A rotina era a mesma todos os dias.Acordar.
Sair para buscar os remédios.
Tomar café.
Pegar sol do lado de fora.
Almoçar.
Buscar os remédios da tarde.
Ficar um pouco enjoado por causa deles.
Usar alguma das salas de recreação.
Reunião do grupo de apoio/psiquiatra.
Visita caso você tenha alguma família.
Buscar os remédios da noite.
Jantar.
Ir dormir.E depois tudo de novo, exatamente do mesmo jeito durante todos os 5.400 dias que Jeongguk ficou internado no sanatório. Ele não se incomodava em repetir essas coisas, desde que não conversassem muito, nem o incomodassem — o que era quase impossível devido ao nível de pessoas que habitavam aquele local.

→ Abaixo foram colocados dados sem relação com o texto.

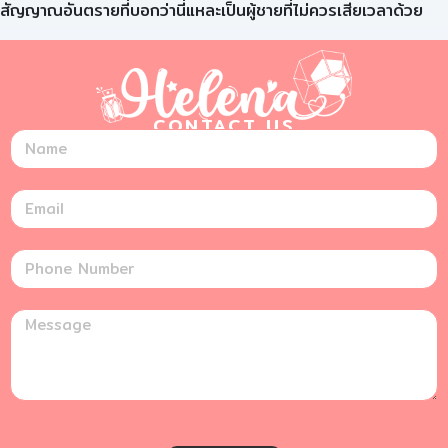
สัญญาณอันตรายที่บอกว่านี่แหละเป็นผู้ชายที่ไม่ควรเสียเวลาด้วย
CONTACT US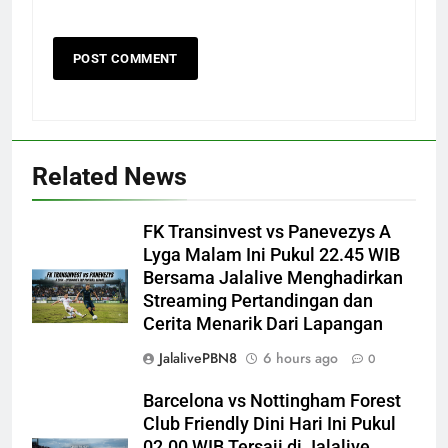
Related News
FK Transinvest vs Panevezys A
Lyga Malam Ini Pukul 22.45 WIB
Bersama Jalalive Menghadirkan
Streaming Pertandingan dan
Cerita Menarik Dari Lapangan
JalalivePBN8
6 hours ago
0
Barcelona vs Nottingham Forest
Club Friendly Dini Hari Ini Pukul
02.00 WIB Tersaji di Jalalive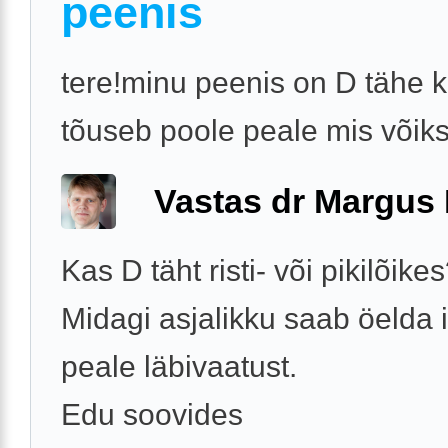
peenis
tere!minu peenis on D tähe k
tõuseb poole peale mis võiks
Vastas dr Margus
Kas D täht risti- või pikilõike
Midagi asjalikku saab öelda i
peale läbivaatust.
Edu soovides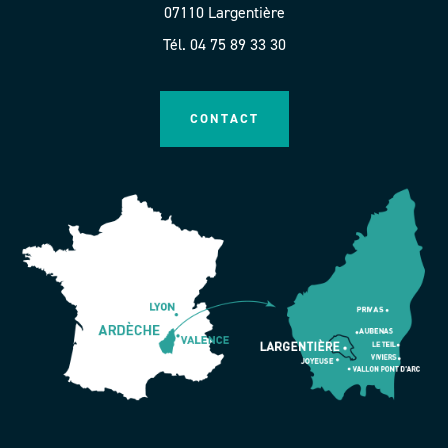
07110 Largentière
Tél. 04 75 89 33 30
CONTACT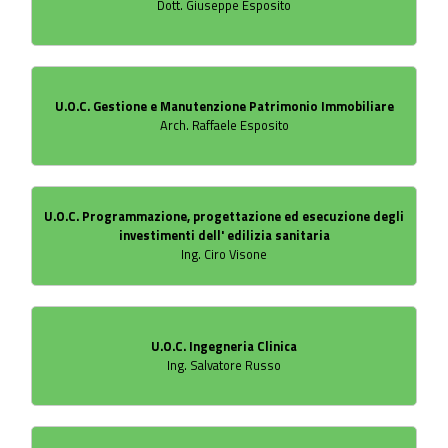
Dott. Giuseppe Esposito
U.O.C. Gestione e Manutenzione Patrimonio Immobiliare
Arch. Raffaele Esposito
U.O.C. Programmazione, progettazione ed esecuzione degli
investimenti dell' edilizia sanitaria
Ing. Ciro Visone
U.O.C. Ingegneria Clinica
Ing. Salvatore Russo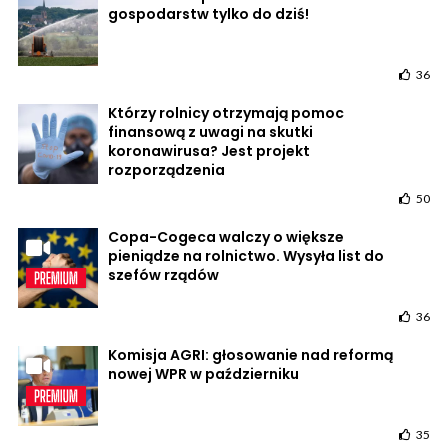
gospodarstw tylko do dziś!
36
Którzy rolnicy otrzymają pomoc
finansową z uwagi na skutki
koronawirusa? Jest projekt
rozporządzenia
50
Copa-Cogeca walczy o większe
pieniądze na rolnictwo. Wysyła list do
szefów rządów
36
Komisja AGRI: głosowanie nad reformą
nowej WPR w październiku
35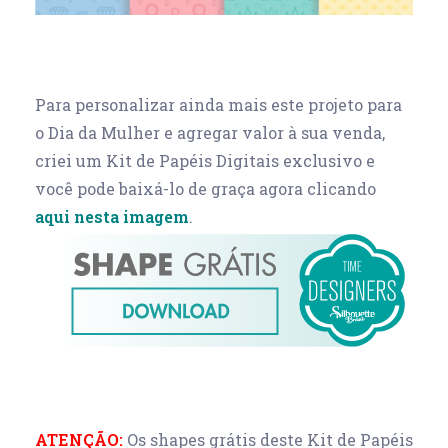
Para personalizar ainda mais este projeto para
o Dia da Mulher e agregar valor à sua venda,
criei um Kit de Papéis Digitais exclusivo e
você pode baixá-lo de graça agora clicando
aqui nesta imagem
.
ATENÇÃO:
Os shapes grátis deste Kit de Papéis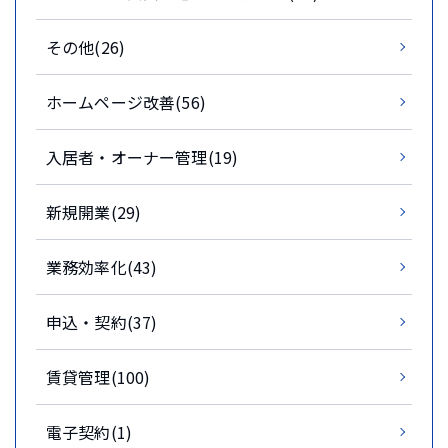
その他(26)
ホームページ改善(56)
入居者・オーナー管理(19)
新規開業(29)
業務効率化(43)
申込・契約(37)
賃貸管理(100)
電子契約(1)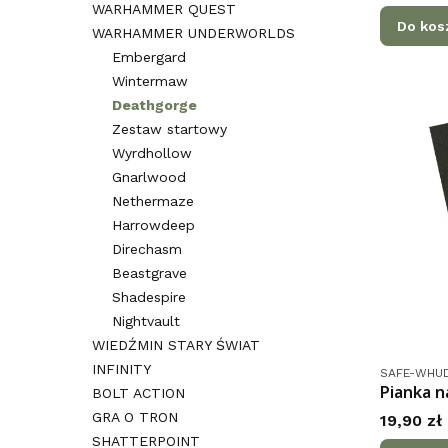
WARHAMMER QUEST
Do kos
WARHAMMER UNDERWORLDS
Embergard
Wintermaw
Deathgorge
Zestaw startowy
Wyrdhollow
Gnarlwood
Nethermaze
Harrowdeep
Direchasm
Beastgrave
Shadespire
Nightvault
WIEDŹMIN STARY ŚWIAT
INFINITY
Kod produk
SAFE-WHU
Pianka n
BOLT ACTION
GRA O TRON
Cena
19,90 zł
SHATTERPOINT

Veja bem, temos uma imagem muito deturpada sobre o tipo de pessoa que frequenta ou mora em instituições de saúde mental. O grande mal de todas as sociedades hoje em dia é trancafiar tudo o que não conhece ou foge do padrão de normalidade, escondendo como se fosse um monstro debaixo da cama. Muitos são internados por pura ignorância de uma família ou ente que não se importa em tentar entender o que está acontecendo no ínfero daquela pessoa.
Viver em uma instituição mental ainda é um grande tabu, não importa o quanto a sociedade já seja desconstruída. É quase como se tudo o que fosse tratado ali fosse contagioso.
A de Jeon, especificamente, abordava todo o tipo de patologia. Sociopatas, esquizofrênicos, graus diversos de autismo, pessoas com transtorno de personalidade ou de alimentação, velhos e crianças abandonados pela família. Literalmente todo o tipo de história triste passava pelos portões, onde viviam silenciosamente o resto de suas vidas confinados, vagando pelos corredores claros como almas à espera da condenação. Se pensar um pouco, realmente se parecia muito com o limbo.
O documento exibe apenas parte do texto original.